## TRY IT
Reproduce word for word the lines between those holding "В області зафіксували" and "Водители маршруток пикетировали", inclusive, and nothing else from the data below.

## ENTRIES PROVIDED

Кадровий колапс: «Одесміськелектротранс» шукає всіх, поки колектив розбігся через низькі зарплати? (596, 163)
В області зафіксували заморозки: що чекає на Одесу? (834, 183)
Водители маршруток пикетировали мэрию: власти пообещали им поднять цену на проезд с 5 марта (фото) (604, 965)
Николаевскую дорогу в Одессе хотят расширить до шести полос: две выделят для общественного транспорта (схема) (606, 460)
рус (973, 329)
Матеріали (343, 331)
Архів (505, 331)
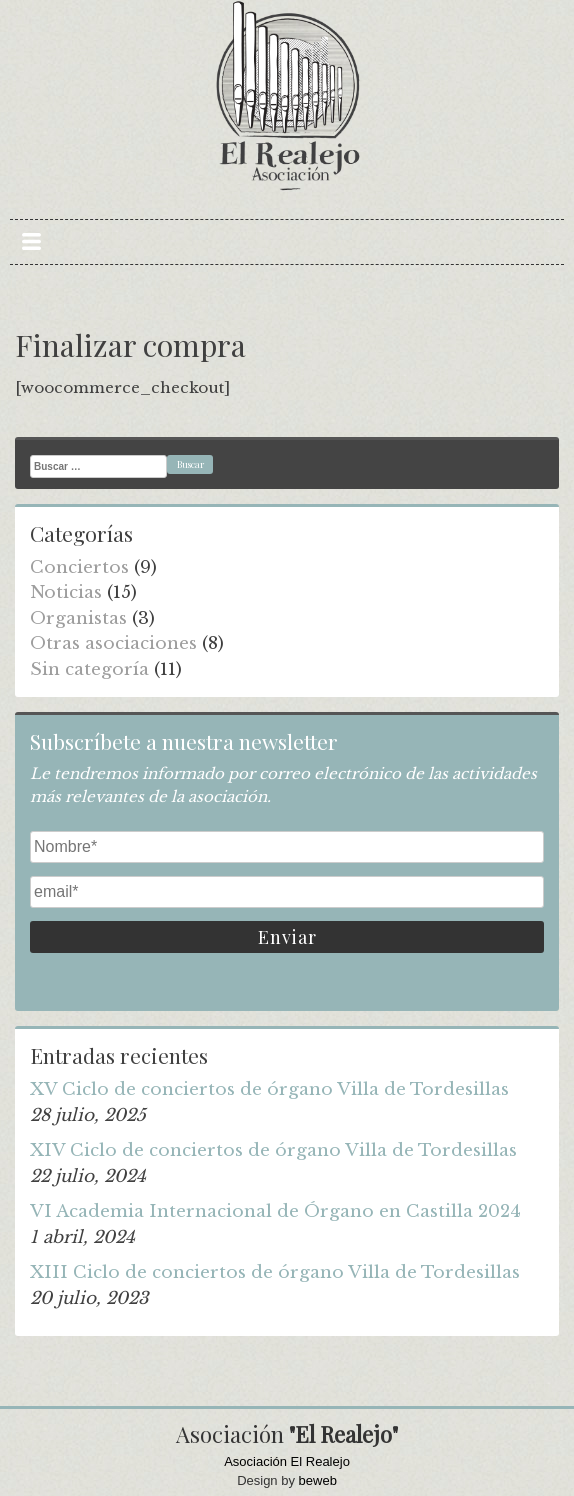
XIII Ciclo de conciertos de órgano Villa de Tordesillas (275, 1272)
--
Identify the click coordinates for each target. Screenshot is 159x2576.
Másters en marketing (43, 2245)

## SOLUTION
В області зафіксували заморозки: що чекає на Одесу? (834, 183)
Водители маршруток пикетировали мэрию: власти пообещали им поднять цену на проезд с 5 марта (фото) (604, 965)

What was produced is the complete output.